OmniHuman-1: Human Animation Models

OmniHuman-1: Human Animation Models

19 comments

·February 4, 2025

ggerules

This is very good attempt with people playing musical instruments.

But, there are some subtle timing tells, that this is AI generated. Take a look at the singer playing the piano. Timing of the hands with the singer is slightly off. The same goes with the singer and the guitar. I'm not a guitar player or piano player, but I do play a lot of different musical instruments at a high level, and the timing looks off, slightly ahead or behind the actual piece of audio of the piece of music.

mkagenius

> Timing of the hands with the singer is slightly off.

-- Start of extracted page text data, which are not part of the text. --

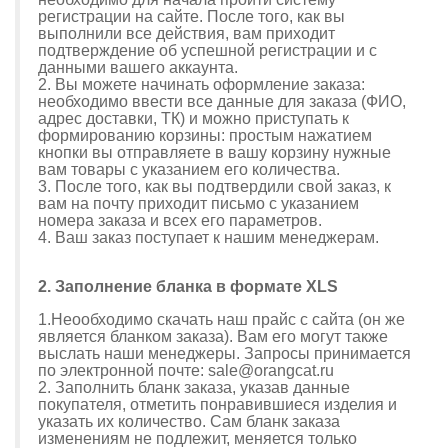
регистрации на сайте. После того, как вы
выполнили все действия, вам приходит
подтверждение об успешной регистрации и с
данными вашего аккаунта.
2. Вы можете начинать оформление заказа:
необходимо ввести все данные для заказа (ФИО,
адрес доставки, ТК) и можно приступать к
формированию корзины: простым нажатием
кнопки вы отправляете в вашу корзину нужные
вам товары с указанием его количества.
3. После того, как вы подтвердили свой заказ, к
вам на почту приходит письмо с указанием
номера заказа и всех его параметров.
4. Ваш заказ поступает к нашим менеджерам.
2. Заполнение бланка в формате XLS
1.Неообходимо скачать наш прайс с сайта (он же
является бланком заказа). Вам его могут также
выслать наши менеджеры. Запросы принимается
по электронной почте:
sale@orangcat.ru
2. Заполнить бланк заказа, указав данные
покупателя, отметить понравившиеся изделия и
указать их количество. Сам бланк заказа
изменениям не подлежит, меняется только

Sure, only way is up though. I haven't seen this level realism in SORA or the google one. Plus, its synced with audio.

vessenes

These look.. great, by and large. Hands are super natural, coherency is really high. Showing off piano chord blocking is a huge flex.

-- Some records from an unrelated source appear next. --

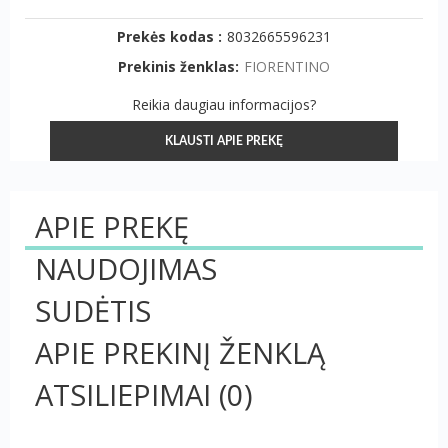
Prekės kodas :
8032665596231
Prekinis ženklas:
FIORENTINO
Reikia daugiau informacijos?
KLAUSTI APIE PREKĘ
APIE PREKĘ
NAUDOJIMAS
SUDĖTIS
APIE PREKINĮ ŽENKLĄ
ATSILIEPIMAI
(0)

I’d like to play with this! No code, but bytedance often releases models, so I’m hopeful. It’s significantly better than vasa, and looks likely to be an iteration of that architecture.

liuliu

ByteDance didn't release their text-to-video model, which is the base of this work, so I would think unlikely.

smusamashah

What are the tells in most of these videos? I can't point at any in many of them. Hands, teeth, lip sync, body and should movement all look correct. Specially the TED talk like presentation examples near bottom.

iandanforth

Many of these have tells, but this one fully crossed the uncanny valley for me. https://www.youtube.com/watch?v=1NU8NzvAxEg&t=16s

Good to know that I need to now assume performances are AI generated even if it's not obvious that they are!

lm28469

With the waxy hair and pulsating microphone ?

aylmao

To be fair, the hair looks quite similar to the original: https://www.youtube.com/watch?v=39_OmBO9jVg

marci

On a phone, just scrolling?

smusamashah

This looks better than EMO (also closed source by Alibaba group https://humanaigc.github.io/emote-portrait-alive/). See the rap example on their page. They apparently have EMO2 now which doesn't look as believable to me.

EMO covers head + shoulders while this OmniHuman-1 is covering full body and its looking even better. I would have easily mistaken these for real (specially while doom scrolling) if I was not looking for AI glitches.

UPDATE: Googling animate bytedance site:github.io returns many in the same domain (all proprietry). Found a few good ones.

- https://byteaigc.github.io/X-Portrait2/ Very expressive lifelike portrait animations

- https://byteaigc.github.io/x-portrait/ (previous version of the same, has source https://github.com/bytedance/X-Portrait)

- https://loopyavatar.github.io/ (portrait animations, looks good)

- https://cyberhost.github.io/

- https://grisoon.github.io/INFP/

- https://grisoon.github.io/PersonaTalk/

- https://headgap.github.io/

- https://kebii.github.io/MikuDance/ anime animations

kiwiguy1

I run youtube channels with almost 2 billion views and this actually concerns me. I would love to try this in my productions!!

egnehots

this could be used as an incredible low bitrate codec for some streaming use cases. (video conferencing/podcasts on <3G for ex, just use some keyframes + the audio).

emsign

It looks funny.

golol

Modern operating systems should include by default a very simple private/public key system to sign arbitrary files. I think it should not be very complicated? We badly need this in the age of AI.

Ajedi32

How would that help?

ssalka

Auto-watermarking of AI generated content, I would imagine

Ajedi32

What does that have to do with signing arbitrary files?

echelon

That's too much effort and the use cases are what exactly? Helping the prosecution or defense in lawsuits?

People are going to get so used to AI content that it won't really matter. Culture is plastic. This will be the new norm.

Capturing photons to send signals is the new butter churning.